Change is in the air traffic control tower
The air traffic control system is still using radar, not GPS.
Momentum is growing for major changes to the U.S. air traffic control system, which, believe it or not, uses radar, not GPS, to land planes.
Sharon Pinkerton, senior vice present for policy at Airlines for America, says getting rid of radar would increase efficiency.
“It would enable us to put planes closer together and be more accurate in our prediction in weather and working around weather,” she says.
But American skies are already some of the safest in the world. So why the urgency? The Federal Aviation Administration’s budget has become a political football in Congress, and that’s rattled air traffic controllers.
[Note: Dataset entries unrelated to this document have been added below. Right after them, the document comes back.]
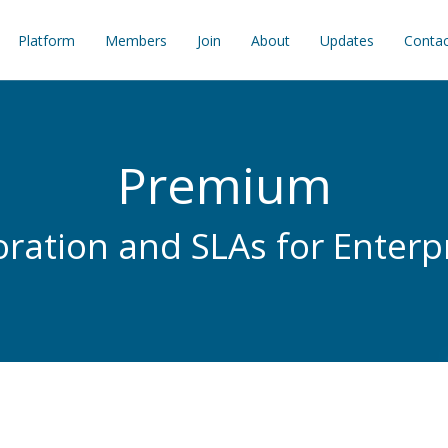
Platform
Members
Join
About
Updates
Contac
Premium
oration and SLAs for Enterp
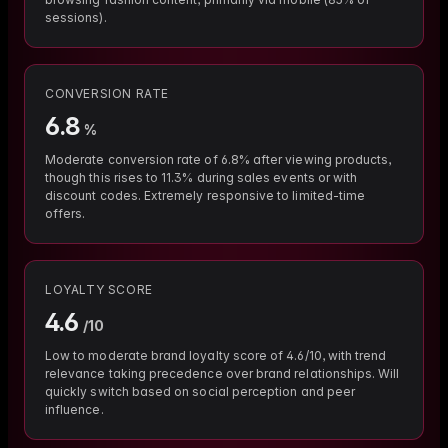
sessions).
CONVERSION RATE
6.8
%
Moderate conversion rate of 6.8% after viewing products,
though this rises to 11.3% during sales events or with
discount codes. Extremely responsive to limited-time
offers.
LOYALTY SCORE
4.6
/10
Low to moderate brand loyalty score of 4.6/10, with trend
relevance taking precedence over brand relationships. Will
quickly switch based on social perception and peer
influence.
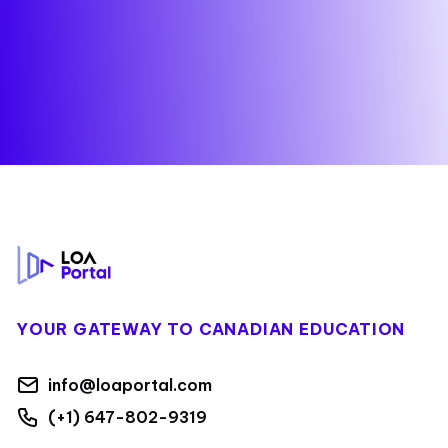
Footer
YOUR GATEWAY TO CANADIAN EDUCATION
info@loaportal.com
(+1) 647-802-9319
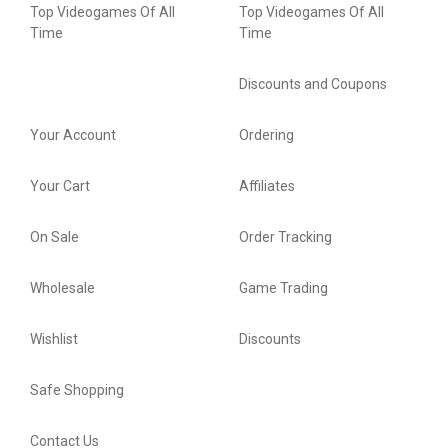
Top Videogames Of All
Top Videogames Of All
Time
Time
Discounts and Coupons
Your Account
Ordering
Your Cart
Affiliates
On Sale
Order Tracking
Wholesale
Game Trading
Wishlist
Discounts
Safe Shopping
Contact Us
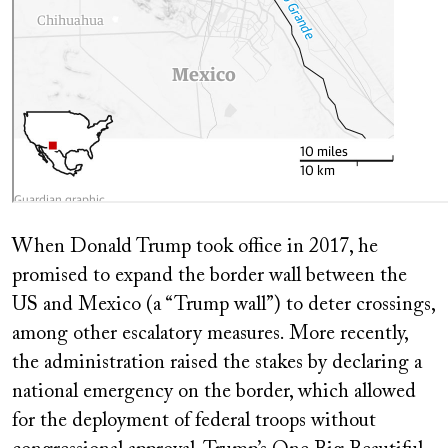
When Donald Trump took office in 2017, he
promised to expand the border wall between the
US and Mexico (a “Trump wall”) to deter crossings,
among other escalatory measures. More recently,
the administration raised the stakes by declaring a
national emergency on the border, which allowed
for the deployment of federal troops without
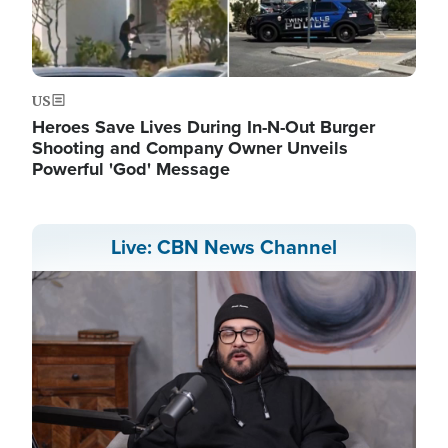
US
Heroes Save Lives During In-N-Out Burger
Shooting and Company Owner Unveils
Powerful 'God' Message
Live: CBN News Channel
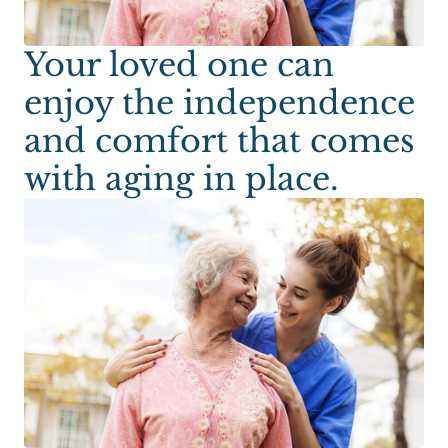
Your loved one can
enjoy the independence
and comfort that comes
with aging in place.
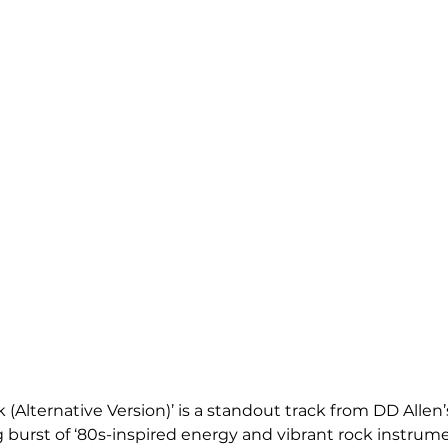
k (Alternative Version)’ is a standout track from DD Allen’
ing burst of ‘80s-inspired energy and vibrant rock instrum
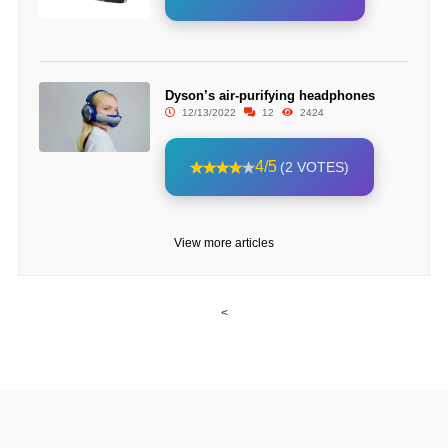
Dyson’s air-purifying headphones
12/13/2022
12
2424
4/5
(2 VOTES)
View more articles
<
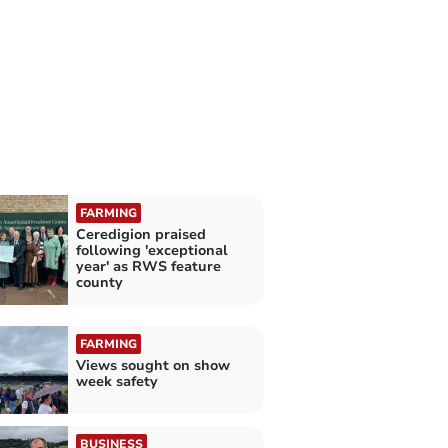
FARMING
Ceredigion praised
following 'exceptional
year' as RWS feature
county
FARMING
Views sought on show
week safety
BUSINESS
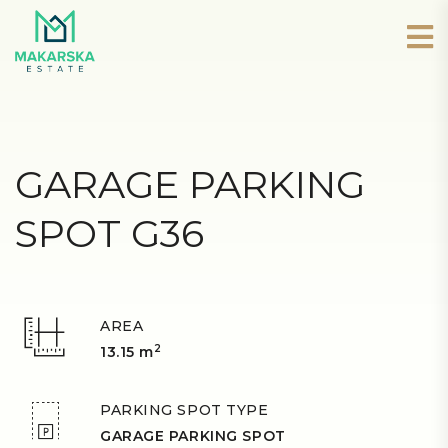
GARAGE PARKING
SPOT G36
AREA
2
13.15 m
PARKING SPOT TYPE
GARAGE PARKING SPOT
“They want to see stable, predictable, long-range planning and funding to modernize the system,” says Jim Burnley, who was transportation secretary under Ronald Reagan.
The union, he says, “has now made very clear in the last couple of months that it is willing to look at serious alternatives to the present structure of air traffic control.”
But proposals are still vague. Some want to reform but keep the agency inside the government, others want it privatized. Rep. Peter DeFazio of Oregon, the ranking Democrat on the House Transportation Committee, says the Pentagon has told him it’s weary of giving airspace control to a private group.
“Do we want to do the same old thing, maybe try to patchwork it in place?” he says. “Or do we want to do something iterative and say, ‘OK, we’re going to make a major change to try and solve some of the long-term problems with this agency’?”